Beitrag So., 02.08.2026, 09:22

Hallo allerseits,

meine Frage richtet sich vor allem an Mitglieder, die sich selbst schon einmal in dieser Situation befunden haben...

Die Kurzversion:
Ein Freund von mir (9 Jahre abstinent), seit 2 Jahren in der Suchberatung bei einer Beraterin, beide haben sich "ineinander verliebt"....

Ich stecke da komplett im Zwiespalt und bräuchte mal eure Sicht und Hilfe.
Einerseits möchte ich diese Dame bei der Leitung melden, aber da ich die Einzige bin die von dem Fall weiß, wüßte er, daß ich ihn "verraten" habe und unsere Freundschaft stünde auf dem Spiel.

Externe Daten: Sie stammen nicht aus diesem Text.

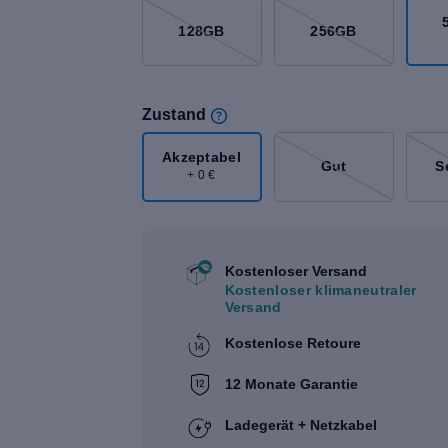
128GB
256GB
Zustand
Akzeptabel
Gut
S
+ 0 €
Kostenloser Versand
Kostenloser klimaneutraler
Versand
Kostenlose Retoure
12 Monate Garantie
Ladegerät + Netzkabel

Andererseits denke ich, daß er erwachsen ist und selbst entscheiden kann, was er da tut und muß dabei zusehen, wie er sich ins Verderben stürzt.

In beiden Fällen ist die Wahrscheinlichkeit groß, daß ich ihn verliere.
Was also tun?


Was hätte euch geholfen, die rosarote Brille abzunehmen um zu SEHEN, was sie da mit euch passiert?

Hättet ihr euch im Nachhinein jemanden gewünscht, der den Mißbrauch anzeigt und dafür sorgt, daß der Therapeut/Suchberater zur Verantwortung gezogen wird WOHLWEISSLICH, daß es euch unsanft die Brille heruntergerissen hätte und ihr sofort in ein tiefes Loch gefallen wärt, wenn sich der Therapeut dann abgewendet hätte?
Oder was könnte noch passieren, wenn ich es der Leitung melde?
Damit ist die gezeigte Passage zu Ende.